Table of contentsWhole project on github

So now I have a repl that can evaluate stuff like
(2+3)*(7/2-1)
Not much of a programming language - more like a calculator, and not even a good one. Lets add some features!

Constants

Like pi, e and such. I have to change the grammar to match identifiers to.
Now I have
private def factor: Parser[Expression] = number | ("(" ~> expr <~ ")")

And I change that to
private def factor: Parser[Expression] = value | parenExpr 

private def value: Parser[Expression] = number | identifier

private def identifier: Parser[Identifier] = "[a-zA-Z]\\w*".r ^^ {
  s => Identifier(s)
}
and I also added a new token type
case class Identifier(id: String) extends Expression

and enabled this in evaluator
case Identifier(name) => {
  StdLib(name) match {
    case Some(v: Double) => v
  case _ => throw new SemanticError(name + " not found")
  }
}
StdLib is just a map object. I went the python way - variables(and constants) are entries in a global dictionary. Just a decision I made whil implementing this. As I said, I don't have a plan, I don't know what I'm doing and I don't know how stuff is done. How hard can it be?! (Top Gear anyone?)

Exponentiation

Another math feature. It's more of a test for myself to see if I understand grammars. Especially how to make a grammar not left-recursive.

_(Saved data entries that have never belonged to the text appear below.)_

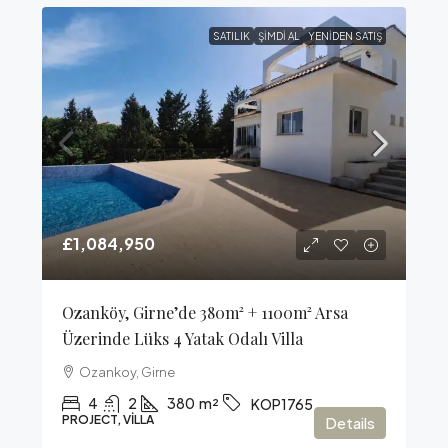
SATILIK
ŞIMDI AL
YENIDEN SATIŞ
£1,084,950
Ozanköy, Girne’de 380m² + 1100m² Arsa
Üzerinde Lüks 4 Yatak Odalı Villa
Ozankoy, Girne
4
2
380
m²
KOP1765
PROJECT, VILLA
Details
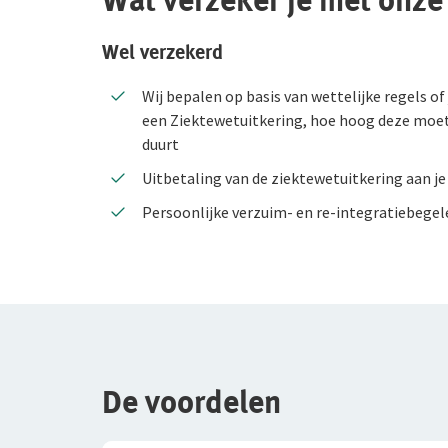
Wat verzeker je met onz
Wel verzekerd
Wij bepalen op basis van wettelijke regels o
een Ziektewetuitkering, hoe hoog deze moet 
duurt
Uitbetaling van de ziektewetuitkering aan 
Persoonlijke verzuim- en re-integratiebegel
De voordelen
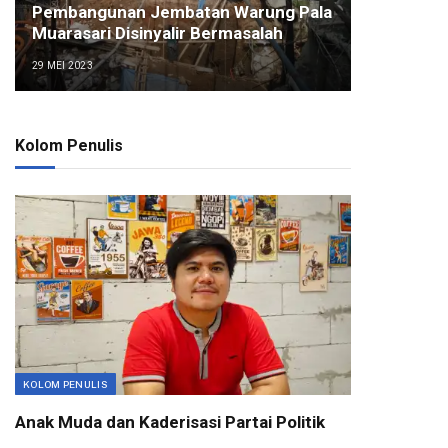
Pembangunan Jembatan Warung Pala
Muarasari Disinyalir Bermasalah
29 MEI 2023
Kolom Penulis
KOLOM PENULIS
Anak Muda dan Kaderisasi Partai Politik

Because apparently such grammars don't work with RDP. I turned out I don't understand grammars.
private def exponent: Parser[Expression] = (value | parenExpr) ~ "^" ~ (value | parenExpr) ^^ {
  case a ~ "^" ~ b => Exponent(a,b)
}

private def factor: Parser[Expression] = (value ||| exponent) | parenExpr

The ||| operator is an ugly hack. It tries both sides and returns the longer match. By the time I was writing this I didn't know that order is importat. If I just wrote exponent | value it would have worked, because expoenent would match a value anyway and then failed on missing ^.

Token and evaluation(uses math.pow) for this are quite trivial.

Function calls

case class ExpList(lst: List[Expression]) extends Expression
case class FunctionCall(name: Identifier, args: ExpList) extends Expression
Simple: function call is a name and list of expressions to evaluate for arguments(wrapped because even an expression list is an expression):

Parser:
private def arglist: Parser[ExpList] = "(" ~> list <~ ")"

private def functionCall: Parser[FunctionCall] = identifier ~ arglist ^^ {
  case id ~ args => FunctionCall(id, args)
}

private def value: Parser[Expression] = number | (identifier ||| functionCall)
Again, I was having trouble - parser just didn't work and resorted to |||. functionCall should come before identifier.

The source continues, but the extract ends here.